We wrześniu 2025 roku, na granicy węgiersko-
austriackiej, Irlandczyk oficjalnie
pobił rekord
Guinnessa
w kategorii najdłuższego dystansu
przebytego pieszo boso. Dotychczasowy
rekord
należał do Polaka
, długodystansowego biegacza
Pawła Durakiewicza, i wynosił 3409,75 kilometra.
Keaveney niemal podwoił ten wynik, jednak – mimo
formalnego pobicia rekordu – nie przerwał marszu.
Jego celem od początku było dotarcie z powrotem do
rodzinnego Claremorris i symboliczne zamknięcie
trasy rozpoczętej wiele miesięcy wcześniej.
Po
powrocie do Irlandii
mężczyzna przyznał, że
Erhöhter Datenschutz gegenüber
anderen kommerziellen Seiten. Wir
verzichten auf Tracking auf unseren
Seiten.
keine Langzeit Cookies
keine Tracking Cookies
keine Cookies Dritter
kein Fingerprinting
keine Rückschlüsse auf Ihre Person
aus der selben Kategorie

──────

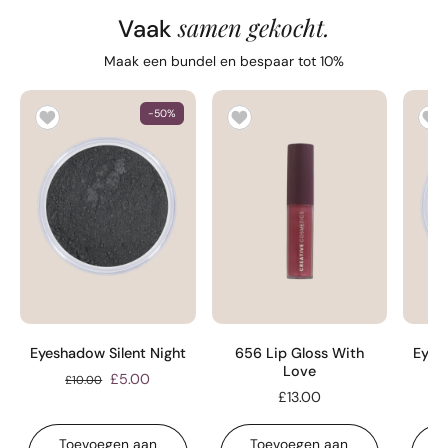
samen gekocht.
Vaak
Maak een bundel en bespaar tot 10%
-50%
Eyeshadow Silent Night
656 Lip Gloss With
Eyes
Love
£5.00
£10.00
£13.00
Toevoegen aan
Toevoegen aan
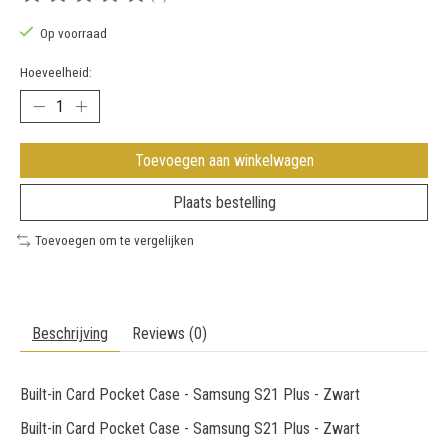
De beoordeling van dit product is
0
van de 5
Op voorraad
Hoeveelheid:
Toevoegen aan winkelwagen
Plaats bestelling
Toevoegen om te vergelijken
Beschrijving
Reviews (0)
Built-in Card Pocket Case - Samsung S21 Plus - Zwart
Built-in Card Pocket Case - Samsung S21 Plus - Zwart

──────

**What the task requires:** Given the data above, transcribe exactly the lines from the one containing "keine Tracking Cookies" down to the one containing "aus der selben Kategorie", and no others.

**Answer area:**
keine Tracking Cookies
keine Cookies Dritter
kein Fingerprinting
keine Rückschlüsse auf Ihre Person
aus der selben Kategorie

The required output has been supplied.